THE Citizen has used its media clout to help a couple discover where their recycled rubbish ends up after it's carted off by the city council's binmen.

It follows our front page report last week on the Hall family, of St Margaret's Close, Ingol, who asked the council to prove they were recycling everything they claimed to.

Mum-of-two Tracey said she witnessed binmen mixing her street's recycling rubbish with regular household waste, removing the lot in the same wagon.

But the council said that, due to a fault on the regular 'kerbsider' recycling vehicle, a replacement 'old fashioned' wagon was sent out -- the one that Tracey would have seen.

Not satisfied, Tracey challenged the council to show her how the rubbish was recycled.

This week The Citizen took Tracey to meet the council's recycling officer, Amy Troner, for a behind-the-scenes look at the authority's Deepdale rubbish depot.

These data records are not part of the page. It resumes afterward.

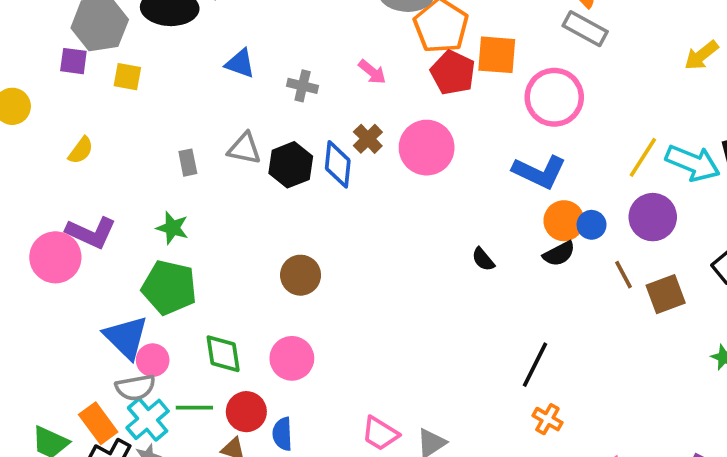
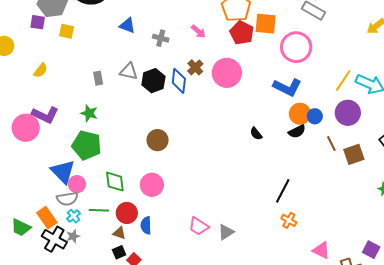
cyan cross: (148, 419) -> (74, 216), size x0.6

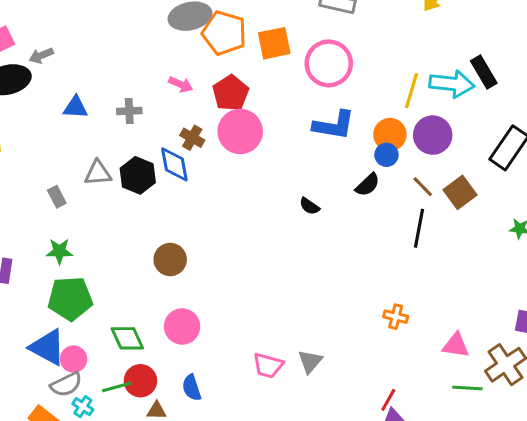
red pentagon: (242, 33) -> (231, 93), moved, turned 30
orange circle: (300, 114) -> (390, 135), moved
black line: (283, 191) -> (419, 228), moved
red circle: (127, 213) -> (140, 381), moved

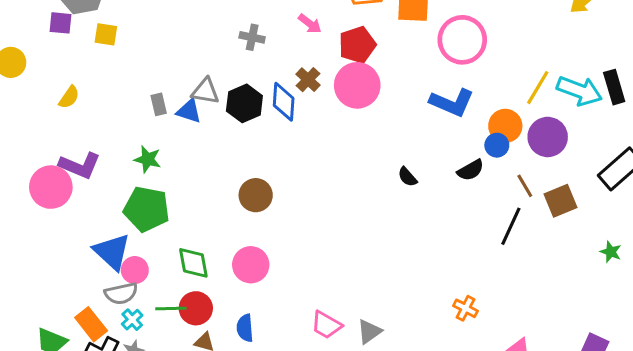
blue triangle: (75, 107) -> (189, 111), moved

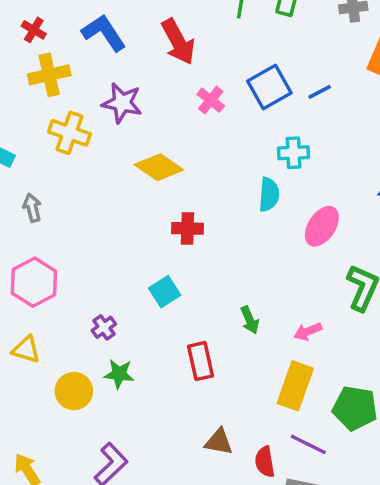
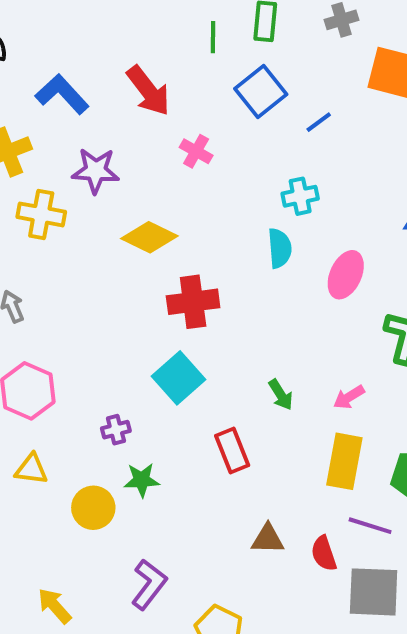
blue square: (269, 87) -> (261, 92), moved
red cross: (187, 228) -> (193, 302), size x1.4
cyan square: (165, 292) -> (178, 378), size x1.4
purple cross: (104, 327) -> (116, 430), turned 30

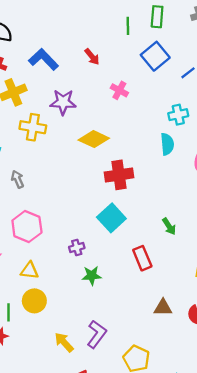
red arrow: (148, 91) -> (92, 57), size x0.6
yellow circle: (93, 508) -> (34, 301), moved
yellow arrow: (54, 606) -> (64, 342), moved

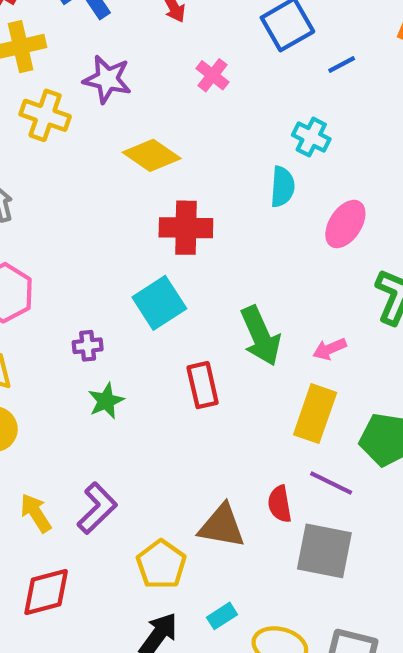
cyan cross: (178, 115) -> (311, 137), turned 30
green arrow: (169, 226) -> (261, 336), size x1.8
green star: (92, 276) -> (106, 401), turned -30
brown triangle: (163, 308) -> (222, 526), moved, size x1.4

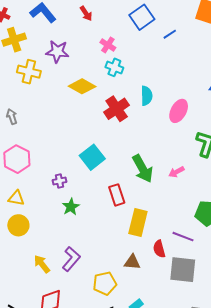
cyan cross: (311, 137) -> (114, 67), moved
red cross: (186, 228) -> (117, 109), moved, turned -30
yellow rectangle: (315, 414) -> (138, 222), moved
brown triangle: (222, 526) -> (132, 262), size x0.7
yellow pentagon: (161, 564) -> (105, 283), turned 30

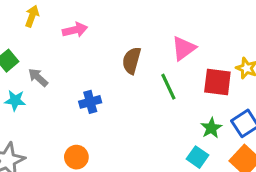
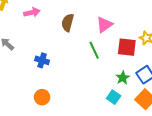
brown semicircle: (132, 61) -> (68, 23), moved
blue cross: (90, 102) -> (42, 60), turned 32
orange circle: (76, 157) -> (42, 97), moved

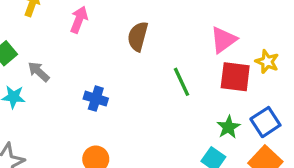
pink arrow: (32, 12) -> (79, 20), turned -56
pink triangle: (104, 25) -> (223, 40), moved

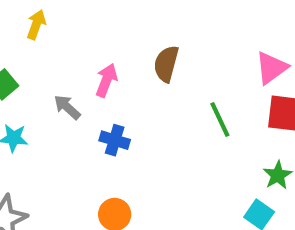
pink arrow: (79, 20) -> (106, 80), moved
gray arrow: (39, 72) -> (67, 107), moved

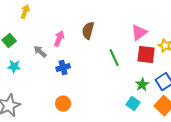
blue cross: (115, 140) -> (63, 68), turned -32

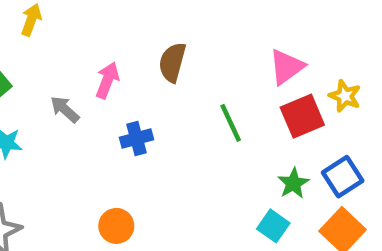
red square: (146, 55) -> (302, 116), turned -30
blue cross: (63, 68) -> (136, 139), moved

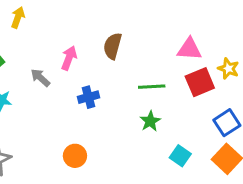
pink triangle: (287, 67) -> (189, 49), turned 40
green line: (231, 123) -> (152, 87), turned -68
green star: (293, 183) -> (150, 121), moved

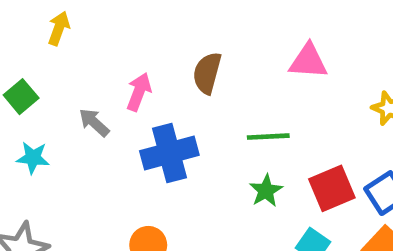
pink triangle: (189, 49) -> (308, 61), moved
red square: (200, 82) -> (332, 188), moved
blue cross: (89, 97) -> (169, 153), size x1.6

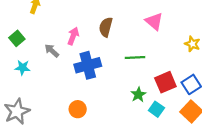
pink triangle: (308, 61) -> (154, 21), turned 36
green star: (266, 191) -> (138, 95), moved

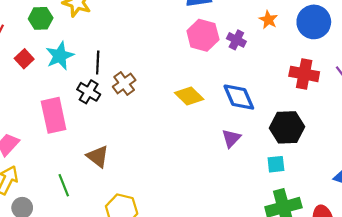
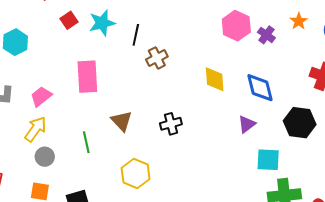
black cross: (89, 92) -> (171, 124), moved, turned 35
yellow diamond: (189, 96) -> (215, 79), turned 32
cyan square: (276, 164) -> (268, 160), moved, size x1.4

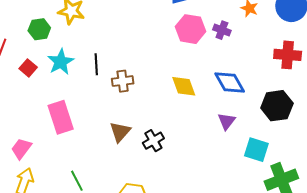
brown cross: (157, 58) -> (123, 81), turned 35
brown triangle: (122, 121) -> (120, 132), moved, turned 40
cyan square: (268, 160) -> (256, 150), turned 30

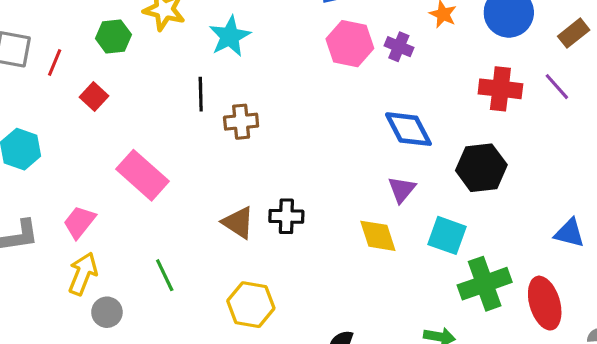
cyan star: (61, 62) -> (230, 36), moved
yellow diamond: (184, 86) -> (378, 236), moved
pink rectangle: (61, 117) -> (143, 175), turned -32
brown triangle: (120, 132) -> (238, 223), moved, turned -40
black cross: (153, 141) -> (286, 216), turned 30

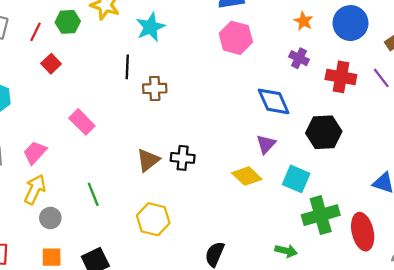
purple cross: (399, 47) -> (299, 58), moved
red line: (55, 63) -> (36, 32), moved
pink rectangle: (143, 175) -> (82, 122), size x0.7
brown triangle: (238, 223) -> (148, 160), turned 45
yellow diamond: (378, 236) -> (247, 176), turned -32

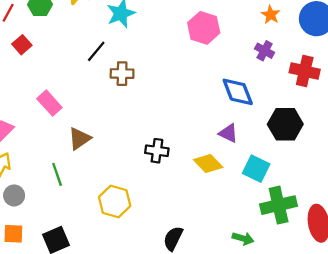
black line: (127, 67) -> (96, 51), turned 35
purple triangle: (266, 144) -> (228, 133), turned -50
black cross: (183, 158) -> (157, 151), moved
brown triangle: (148, 160) -> (79, 139), moved

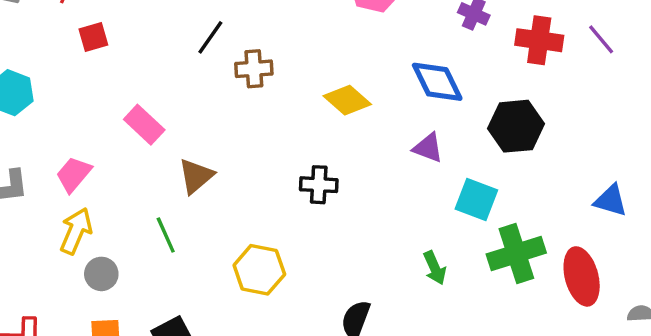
red square: (22, 45) -> (93, 37), turned 30
yellow diamond: (208, 164) -> (347, 100), moved
green arrow: (243, 238) -> (435, 268), moved, turned 55

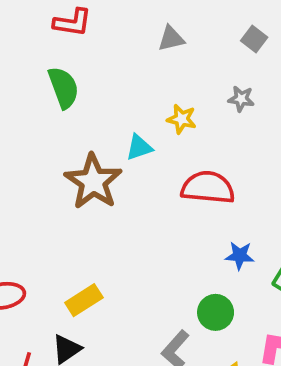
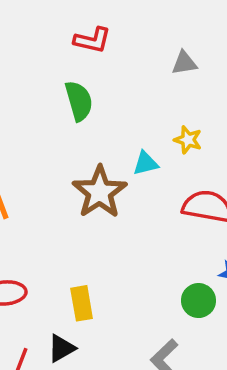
yellow rectangle: (84, 300) -> (82, 303), turned -72
green circle: (216, 312) -> (199, 301), moved

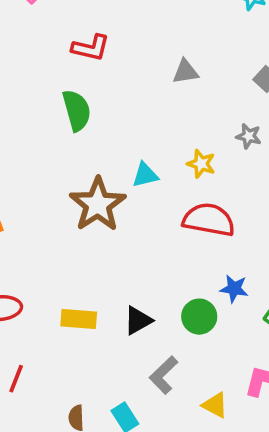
yellow star: (188, 140) -> (201, 164), moved
yellow rectangle: (82, 303) -> (79, 319), turned -76
black triangle: (61, 348) -> (138, 320), moved

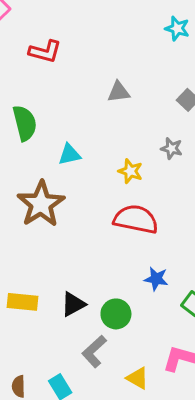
red L-shape: (91, 48) -> (45, 51), moved
cyan triangle: (145, 175) -> (70, 154), moved
green circle: (199, 317) -> (116, 314), moved

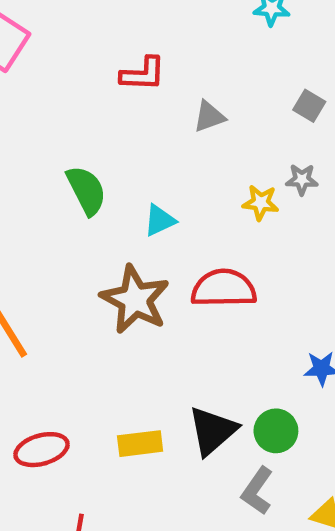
red L-shape: (45, 51) -> (143, 74), moved
yellow star: (130, 171) -> (261, 203), moved
red semicircle: (136, 219) -> (224, 288), moved
black triangle: (73, 304) -> (213, 431), size x1.4

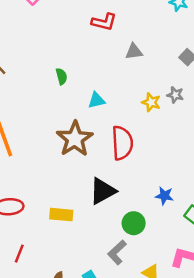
green semicircle: (86, 190) -> (62, 76), size x0.6
red semicircle: (224, 288) -> (122, 143), turned 76
black triangle: (213, 431) -> (103, 191), moved

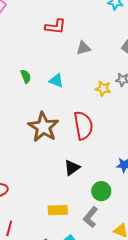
cyan triangle: (96, 100) -> (56, 81), moved, turned 42
black triangle: (103, 191) -> (72, 168), size x0.7
yellow rectangle: (61, 215) -> (58, 210), moved

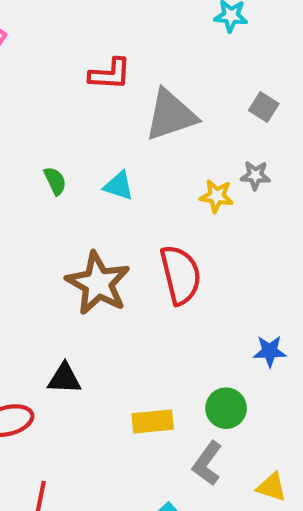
gray triangle: (83, 48) -> (171, 115), size x1.8
black triangle: (72, 168) -> (64, 378), moved, turned 42
yellow rectangle: (58, 210) -> (153, 421), moved

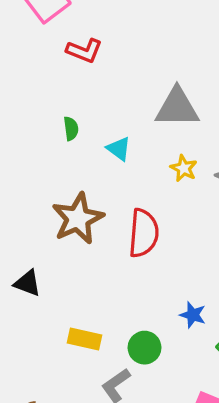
red L-shape: (110, 74) -> (84, 51), moved
yellow star: (217, 196) -> (184, 168), moved

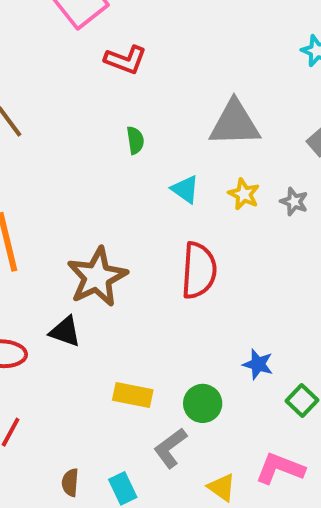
green semicircle: (71, 129) -> (135, 140), moved
cyan triangle: (119, 149) -> (185, 189), moved
brown star: (78, 218) -> (97, 277), moved

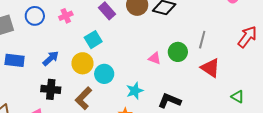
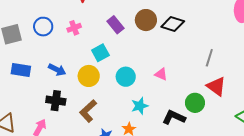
green circle: (178, 52) -> (195, 103), moved
blue arrow: (51, 58) -> (57, 70), turned 66
cyan circle: (104, 74) -> (126, 77), moved

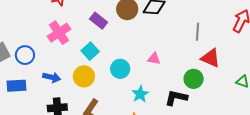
blue circle: (43, 27) -> (25, 55), moved
pink cross: (74, 28) -> (59, 33), size x1.6

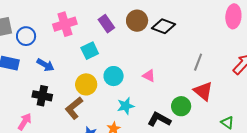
yellow circle: (84, 76) -> (86, 84), moved

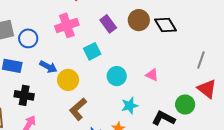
black diamond: (164, 26) -> (165, 25), turned 40
yellow circle: (86, 84) -> (68, 80), moved
black cross: (42, 96) -> (24, 95), moved

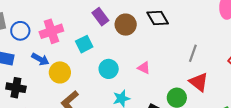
brown circle: (139, 20) -> (126, 25), moved
pink cross: (67, 25) -> (51, 31), moved

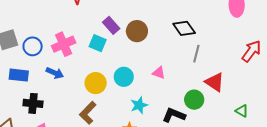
black diamond: (158, 18) -> (184, 28), moved
cyan square: (84, 44) -> (98, 43), moved, turned -36
gray line: (193, 53) -> (196, 54), moved
yellow circle: (60, 72) -> (96, 83), moved

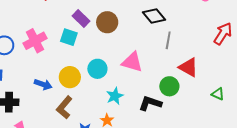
blue arrow: (55, 73) -> (43, 84), moved
pink triangle: (159, 73) -> (132, 62), size x1.6

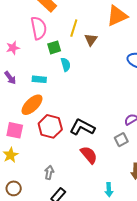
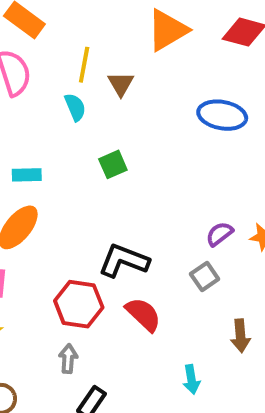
green square: (54, 47) -> (113, 164), moved
cyan semicircle: (66, 65) -> (75, 107), moved
red hexagon: (50, 126) -> (79, 304), moved

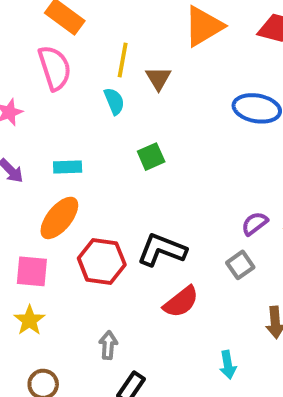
red hexagon: (79, 304) -> (102, 261), moved
red semicircle: (143, 314) -> (181, 302), turned 99

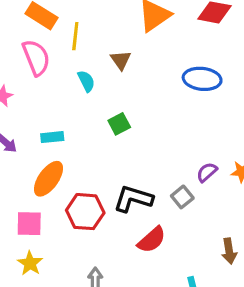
yellow line: (123, 60) -> (75, 36), moved
gray square: (240, 265) -> (182, 197), moved

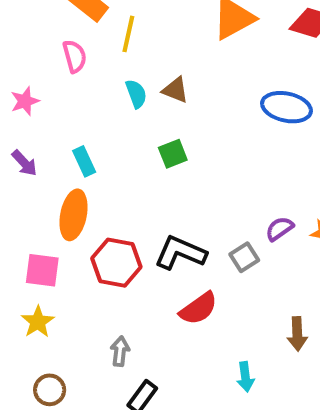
pink semicircle: (36, 58) -> (75, 56), size x0.7
brown triangle: (121, 60) -> (175, 90), moved, turned -40
cyan rectangle: (52, 137) -> (84, 161), turned 65
orange ellipse: (48, 179) -> (73, 215), turned -30

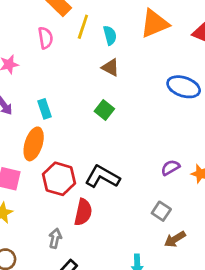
cyan semicircle: (136, 94) -> (110, 35), moved
green square: (173, 154) -> (104, 110), turned -36
gray square: (244, 257) -> (161, 211), moved, turned -30
red semicircle: (199, 308) -> (83, 212), moved, turned -48
brown arrow: (297, 334) -> (175, 239), turned 55

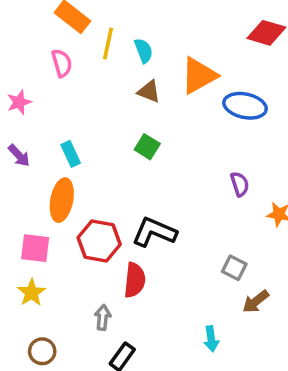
orange triangle: (154, 24) -> (199, 76), moved
purple semicircle: (170, 168) -> (240, 184), moved, turned 108

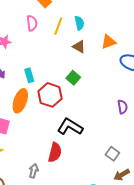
yellow line: (108, 43) -> (58, 26), moved
orange triangle: (199, 76) -> (109, 42), size x0.7
red hexagon: (99, 241) -> (50, 95), moved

And Amy was quick to tell readers that her department was doing everything it should: "I want to reassure them that we work extremely hard to sort and recycle everything they're putting in their boxes."

She said that in the last two years the transfer station in Argyll Road had recycled more than 26million glass bottles, 2,000 tonnes of paper, 470,000 cans and 7,000 tonnes of garden waste.

Amy said: "It's extremely important to the environment that we do this. People really don't have any reason to think otherwise. It's unfortunate that occasionally there are operational difficulties."

Tracey said: "It's put my mind at rest but it isn't just what they do at the depot, it's what's actually happening as they're going round. They cannot do everything all at once but at least I saw they are attempting to do something about it."